Life of a third year

People keep asking me, ‘What are you going to do when you graduate?’ which seems to me a disgustingly scary version of ‘What are you going to do when you grow up?’. The latter seems to be directed at those (i.e. seven year olds) who think ‘growing up’ is something far off in the distance, and needn’t be something to worry about as it is far away and not a threat. The first question is something that not only isn’t far away (8 months and counting), it is scary, it is a threat and it is almost impossible to find the right answer to. Far from being the best time of your life, with the world at your feet, you are thrust into a lot of pressure as you enter the world of work, aka, the ‘real world’.

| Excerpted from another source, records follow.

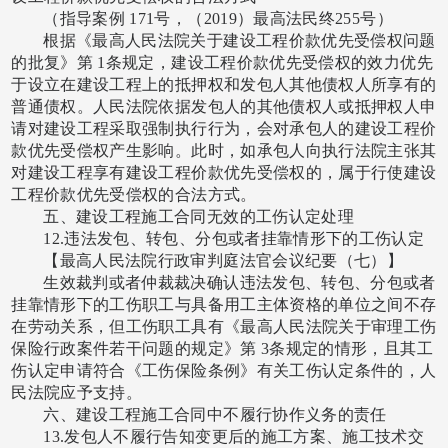
（指导案例
171号，（2019）最高法民终255号）
根据《最高人民法院关于建设工程价款优先受偿权问题
的批复》第
1条规定，建设工程价款优先受偿权的效力优先
于设立在建设工程上的抵押权和发包人其他债权人所享有的
普通债权。人民法院依据发包人的其他债权人或抵押权人申
请对建设工程采取强制执行行为，会对承包人的建设工程价
款优先受偿权产生影响。此时，如承包人向执行法院主张其
对建设工程享有建设工程价款优先受偿权的，属于行使建设
工程价款优先受偿权的合法方式。
五、建设工程施工合同无效的工伤认定处理
12.违法发包、转包、分包或者挂靠情形下的工伤认定
【最高人民法院行政审判庭法官会议纪要（七）】
生效裁判或者仲裁裁决确认违法发包、转包、分包或者
挂靠情形下的工伤职工与具备用工主体资格的单位之间不存
在劳动关系，但工伤职工具有《最高人民法院关于审理工伤
保险行政案件若干问题的规定》第
3条规定的情形，且其工
伤认定申请符合《工伤保险条例》有关工伤认定条件的，人
民法院应予支持。
六、建设工程施工合同中不履行协作义务的责任
13.发包人不履行告知变更后的施工方案、施工技术交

Yes, the real world. No more waking up at 11am on weekdays, no more using your student card to get discounts at Miss Selfridge, no more days spent of watching TV programmes back to back (since starting university, I am now updated on New Girl, Game of Thrones, Desperate Housewives, Girlfriends, The O.C., The Tudors…). Instead, please say hello to council tax, tax in general, paying full price for things, the occasional grey hair and getting a cat because you constantly mourn for the days of hangovers, duvets and fried chicken.

At the moment, I am working on my C.V and I hate it. I am no good at bigging myself up without feeling horrendously arrogant. I sometimes wish there was a different way to see how suitable a person is for a job, instead of a poor employer scrolling through paper documents, each claiming that their creator is the best and the most dedicated and has the most transferable skills – when in fact, the person who wrote those exact words has just spent an hour watching the different reactions to Miley Cyrus twerking rather than work on his or her dissertation plan. My, er, friend, is so unmotivated…

I guess I am hoping that someone will discover me as the perfect employee by reading this. They can see I’m not good at swimming, that I was once easily manipulated by a sales job and then able to write a scathing and witty review of when the curtain of lies was lifted, and that I am quite good at having a moan. I’m just like a typical English lass then, aren’t I? Please refer to earlier posts to see what I mean.